--- SUPPLIED ENTRIES Enclosed Below ---
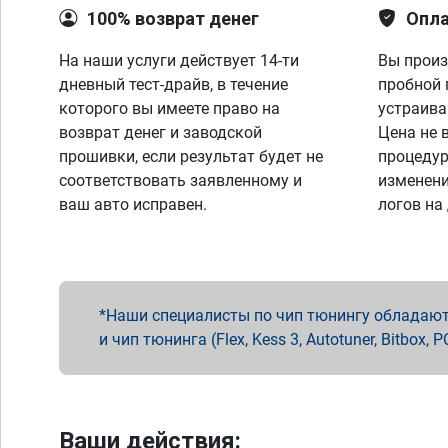
100% возврат денег
Опла
На наши услуги действует 14-ти
Вы произ
дневный тест-драйв, в течение
пробной 
которого вы имеете право на
устраива
возврат денег и заводской
Цена не 
прошивки, если результат будет не
процедур
соответствовать заявленному и
изменени
ваш авто исправен.
логов на
Наши специалисты по чип тюнингу обладают 
и чип тюнинга (Flex, Kess 3, Autotuner, Bitbo
Ваши действия:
--- End of Enclosed SUPPLIED ENTRIES ---
* [EXERCISE]: Please copy out each line of the material that contains the string "денег".

* [WRITTEN SOLUTION]:
100% возврат денег
возврат денег и заводской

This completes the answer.